Les traîtres qui, au sein même de l’UMP, prétendent que M. Sarkozy aurait en baissant la TVA sur la restauration abandonné sa stratégie de relance par l’investissement au profit d’une relance keynésienne par la consommation, devraient être sévèrement sanctionnés. Leur raisonnement économique est en effet grossièrement le suivant : la baisse de la TVA, qui comme chacun sait parce que tout est simple est directement et entièrement supportée par le consommateur final, va mécaniquement faire baisser les prix facturés audit consommateur. Ce qui stimulera la demande de restauration, incitant les aubergistes et autres maîtres queux à embaucher davantage de personnel pour mieux servir tout ce petit monde.

M. Sarkozy est beaucoup plus fin : il sait, lui, qu’à la suite de David Ricardo, « Bob » J. Barro a montré en 1974 (dans le volume 82 du JPE, et merci Stéphane) avec « Are Government Bonds Net Wealth » que, en cas d’incertitude sur les impositions individuelles futures – et on sait que celle-ci est fort prononcée à l’heure actuelle – « l’émission de dette publique peut accroître le risque total des bilans (au sens comptable du terme, ndlm) des ménages et ainsi avoir pour effet de réduire la richesse des ménages » (l’article est nettement plus nuancé que la présentation classique de l’équivalence ricardienne).

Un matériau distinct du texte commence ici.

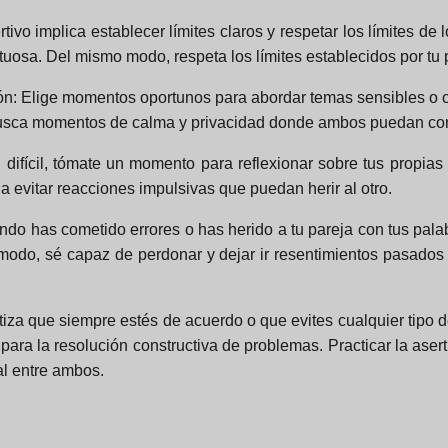
tivo implica establecer límites claros y respetar los límites de
osa. Del mismo modo, respeta los límites establecidos por tu p
ón:
Elige momentos oportunos para abordar temas sensibles o co
Busca momentos de calma y privacidad donde ambos puedan conc
 difícil, tómate un momento para reflexionar sobre tus propia
 evitar reacciones impulsivas que puedan herir al otro.
o has cometido errores o has herido a tu pareja con tus palab
odo, sé capaz de perdonar y dejar ir resentimientos pasados 
za que siempre estés de acuerdo o que evites cualquier tipo de
ara la resolución constructiva de problemas. Practicar la ase
al entre ambos.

L’idée sous-jacente est qu’un ménage observant un déficit budgétaire élevé et sachant que la capacité d’emprunt de l’Etat, quoique très forte, n’est pas infinie, redoute une hausse des impôts future, portant sur lui ou ses enfants, afin de compenser ce déficit présent, et commence dès à présent à épargner pour être sûr de pouvoir y faire face lorsqu’elle sera mise en œuvre. Une relance keynésienne par déficit budgétaire risque donc de se traduire par une hausse in fine du taux d’épargne… Et comme chacun sait, l’épargne est égale à l’investissement, ce qui achève de démontrer la cohérence de la stratégie présidentielle : en faisant semblant de faire une relance par la consommation, il relance en fait l’investissement via l’épargne des ménages.

Ce n’est donc pas difficile à comprendre : il n’a pas été élu pour augmenter les impôts, lui. Il a été élu pour forcer ses successeurs à le faire.